Kampia and the woman returned to his place; what happened next depends remains in dispute, but the woman hasn’t commented publicly. The woman involved and three other MPP staffers quit within days of the incident, and the number of resignations had grown to seven before the first media reports appeared in January.
MPP’s department heads unanimously joined Chief of Staff Alison Green on August 13, 2009 in calling for Kampia to step aside, but he would remain as executive director for the next five months.
After media reports erupted in January, Kampia admitted showing “poor judgment” and (with a certain disconcerting boastful air) called himself “hypersexual.” Kampia agreed to a leave of absence of at least three months, including therapy.
Major MPP donor Lewis said at the time that Kampia’s return would predicate upon “convincing the board he has dealt with his issues.”
According to a former high-level MPP staffer who worked with Kampia for years, Kampia’s caddish behavior was egregious, and part of a years-long pattern, including pursuing numerous MPP employees for sex; sending emails to a subordinate telling of his intention to “breast massage” an MPP donor; and allegedly telling a female employee “she’d look better with a boob job.”
“Rob has a very long history, known to anyone at MPP who’s been there more than a few months, of hitting on and sexually harassing pretty young women, including employees,” our source told us in January.
“Even if this particular incident was 100 percent consensual, his behavior should have gotten him fired years ago — or at the very least, put on probation and fired if it continued,” the ex-MPP staffer told Toke of the Town.
“It was so egregious that I, and a number of other employees, that even in the most generous telling of the story, made it impossible to work for Rob,” the anonymous ex-MPP employee said.

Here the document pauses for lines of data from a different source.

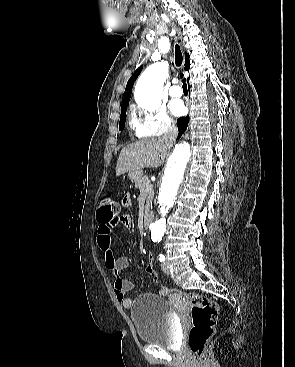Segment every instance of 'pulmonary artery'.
<instances>
[{
	"label": "pulmonary artery",
	"mask_w": 295,
	"mask_h": 367,
	"mask_svg": "<svg viewBox=\"0 0 295 367\" xmlns=\"http://www.w3.org/2000/svg\"><path fill=\"white\" fill-rule=\"evenodd\" d=\"M169 94L172 96V97H181L182 94H183V91L181 89V87L177 84H174L171 86V88L169 89Z\"/></svg>",
	"instance_id": "pulmonary-artery-1"
}]
</instances>
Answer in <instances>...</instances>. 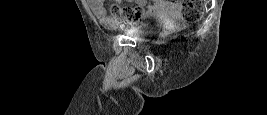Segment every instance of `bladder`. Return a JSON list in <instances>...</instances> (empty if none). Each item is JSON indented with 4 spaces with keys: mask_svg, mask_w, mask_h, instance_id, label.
Segmentation results:
<instances>
[{
    "mask_svg": "<svg viewBox=\"0 0 267 115\" xmlns=\"http://www.w3.org/2000/svg\"><path fill=\"white\" fill-rule=\"evenodd\" d=\"M127 35L134 38H148L152 35V30L144 26H137L127 31Z\"/></svg>",
    "mask_w": 267,
    "mask_h": 115,
    "instance_id": "bladder-1",
    "label": "bladder"
}]
</instances>
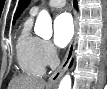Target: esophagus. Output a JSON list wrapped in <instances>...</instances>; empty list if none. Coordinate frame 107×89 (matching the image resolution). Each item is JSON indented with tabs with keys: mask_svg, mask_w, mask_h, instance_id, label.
<instances>
[{
	"mask_svg": "<svg viewBox=\"0 0 107 89\" xmlns=\"http://www.w3.org/2000/svg\"><path fill=\"white\" fill-rule=\"evenodd\" d=\"M77 32H78V20H77V15H75L73 38H72V40L69 44L68 50L65 54V57H64L61 65L58 67V69L48 79V84L49 85H56L58 83L61 75L63 74V72L68 67V65H69V63H70V61L73 57L75 46H76V43H77Z\"/></svg>",
	"mask_w": 107,
	"mask_h": 89,
	"instance_id": "34e87169",
	"label": "esophagus"
}]
</instances>
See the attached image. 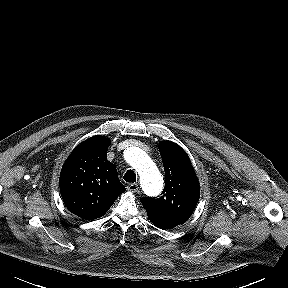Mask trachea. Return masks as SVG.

“What this story only hints at was that the original incident was followed by a systematic attempt to evade responsibility,” our anonymous source told Toke of the Town. “In addition to hiding behind Peter Lewis’s skirts, there was a concerted effort to keep critical information from the board, and no means was ever provided for staff members to communicate directly with the board as it considered what to do.”
According to the ex-MPP employee, much about the situation remains unresolved. “Frankly, I’ve seen no evidence that the board made a serious effort to try to get the whole truth,” the ex-MPP staffer told us.